Would you output, exactly as written, the line with "Renseignez-vous sur les prochains colloques" and all lines after it to the end of the data below, and no others?
··· WORKING DATA
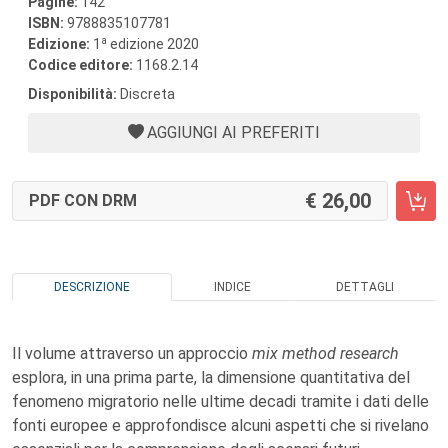
Pagine:
142
ISBN:
9788835107781
a
Edizione:
1
edizione 2020
Codice editore:
1168.2.14
Disponibilità:
Discreta
AGGIUNGI AI PREFERITI
26,00
PDF CON DRM
DESCRIZIONE
INDICE
DETTAGLI
Il volume attraverso un approccio
mix method research
esplora, in una prima parte, la dimensione quantitativa del
fenomeno migratorio nelle ultime decadi tramite i dati delle
fonti europee e approfondisce alcuni aspetti che si rivelano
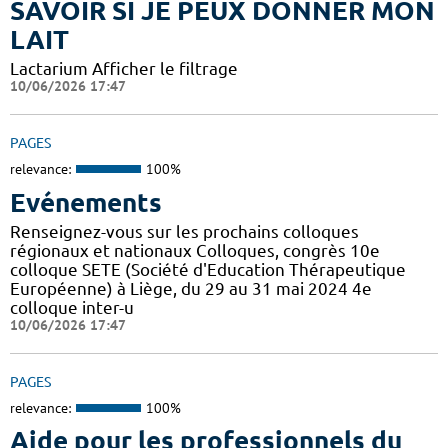
SAVOIR SI JE PEUX DONNER MON
LAIT
Lactarium Afficher le filtrage
10/06/2026 17:47
PAGES
relevance:
100%
Evénements
Renseignez-vous sur les prochains colloques
régionaux et nationaux Colloques, congrès 10e
colloque SETE (Société d'Education Thérapeutique
Européenne) à Liège, du 29 au 31 mai 2024 4e
colloque inter-u
10/06/2026 17:47
PAGES
relevance:
100%
Aide pour les professionnels du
······
ANSWER SECTION:
Renseignez-vous sur les prochains colloques
régionaux et nationaux Colloques, congrès 10e
colloque SETE (Société d'Education Thérapeutique
Européenne) à Liège, du 29 au 31 mai 2024 4e
colloque inter-u
10/06/2026 17:47
PAGES
relevance:
100%
Aide pour les professionnels du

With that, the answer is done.